Show that if n>0, then as d runs through the positive divisors of n, so does n/d.

• Feb 3rd 2010, 05:40 PM
Drexel28
Quote:

Originally Posted by KatyCar
Hi there! This is my first post!

I am confused over what is means to run through the divisors. The question is:

Show that if n>0, then as d runs through the positive divisors of n, so does n/d.

What does "run through" mean?
• Feb 3rd 2010, 07:01 PM
Bruno J.
It's an expression used in many number theory texts, which essentially means : "as \$\displaystyle d\$ takes on all possible values of divisors of \$\displaystyle n\$, so does \$\displaystyle n/d\$".
• Feb 3rd 2010, 07:02 PM
Drexel28
Quote:

Originally Posted by Bruno J.
It's an expression used in many number theory texts, which essentially means : "as \$\displaystyle d\$ takes on all possible values of divisors of \$\displaystyle n\$, so does \$\displaystyle n/d\$".

Isn't the question fairly trivial then...
• Feb 3rd 2010, 10:08 PM
KatyCar
The question most likely has a very simple solution :)

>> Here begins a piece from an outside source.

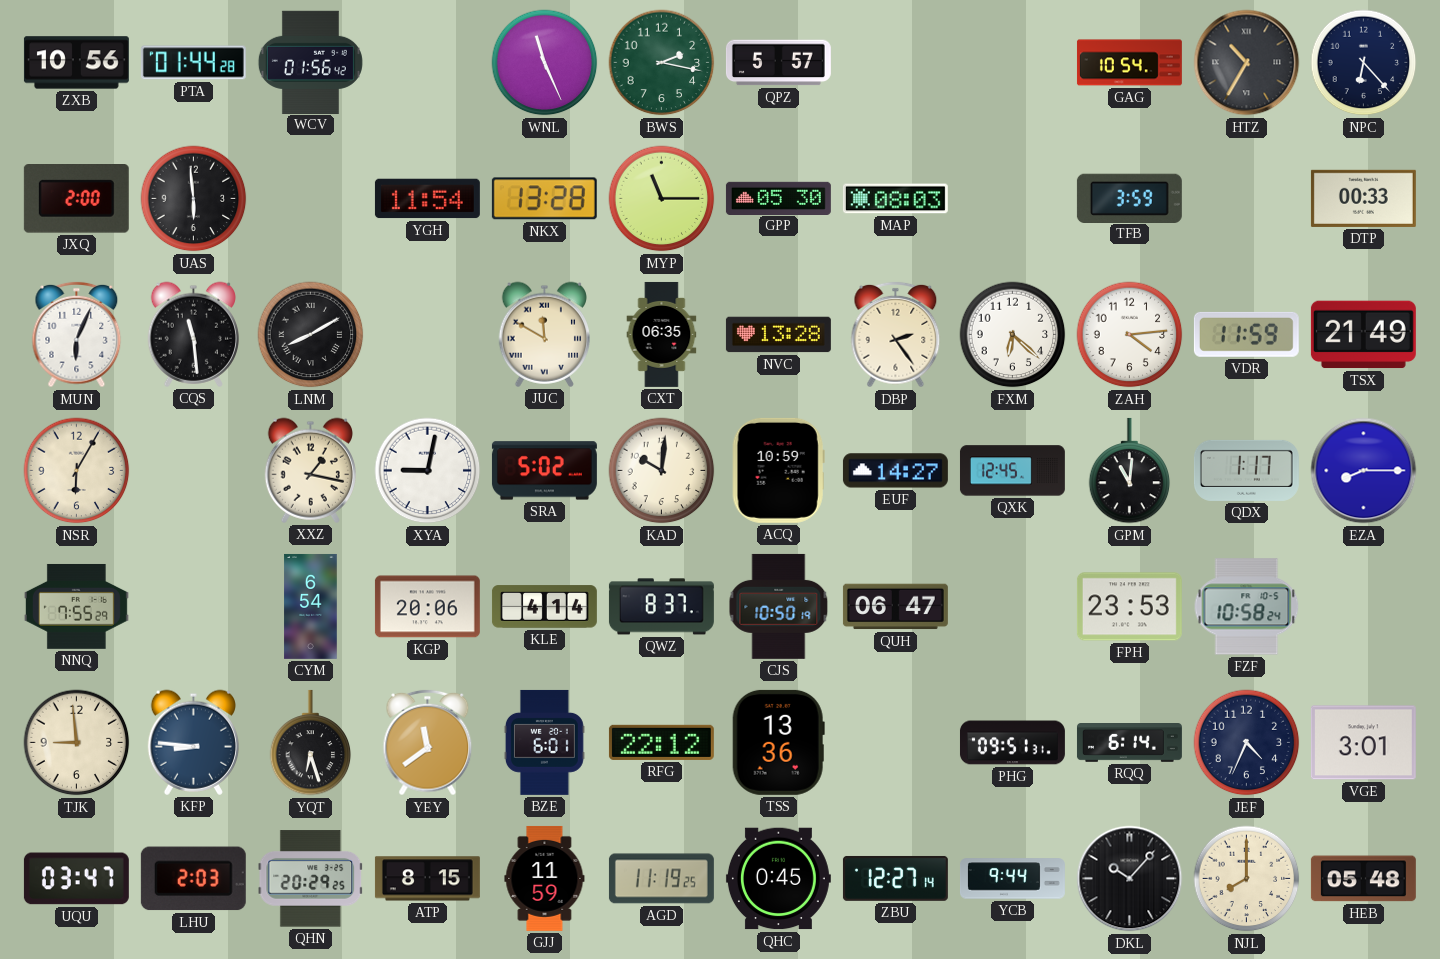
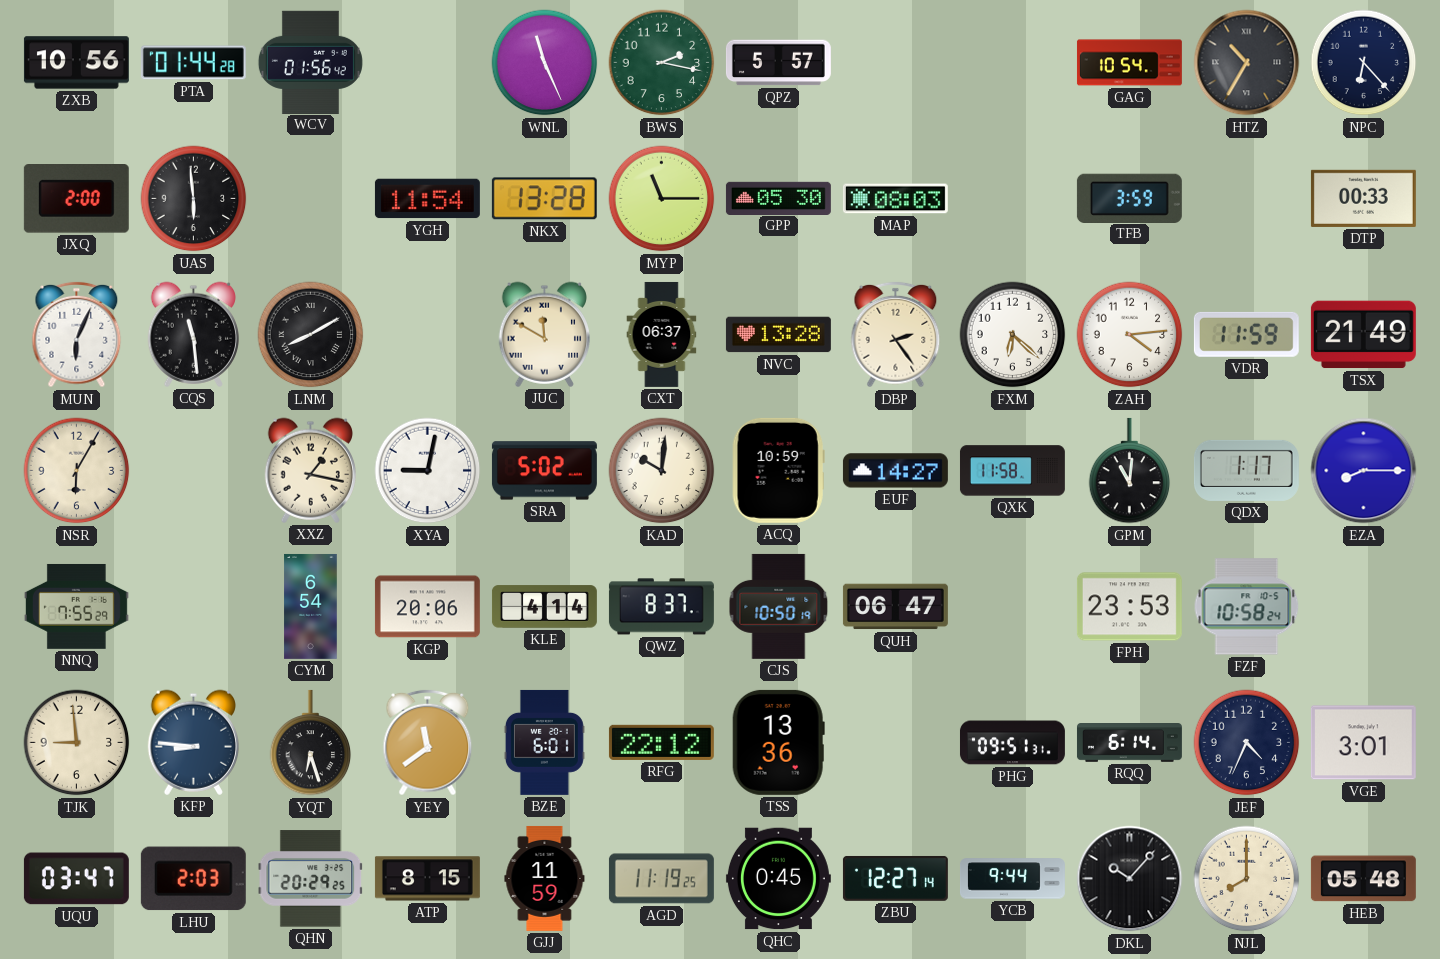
CXT: 06:35 -> 06:37
QXK: 12:45 -> 11:58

Unfortunately I am not familiar with number theory as I have just decided to start studying it so I do not see the solution.

If someone wouldn't mind giving a little more of an explanation it would me most helpful. Thanks!
• Feb 4th 2010, 09:28 AM
Bruno J.
Well consider the set of all pairs \$\displaystyle (d, n/d)\$ where \$\displaystyle d\$ is a divisor of \$\displaystyle n\$. What you want to show is that every divisor \$\displaystyle d\$ occurs not only as a first element of some pair (which it does by definition) but also as the second element of some pair. Hint : show that when \$\displaystyle d\$ is a divisor of \$\displaystyle n\$, \$\displaystyle d'=n/d\$ is also a divisor of \$\displaystyle n\$. Which pair has \$\displaystyle d'\$ as a first element?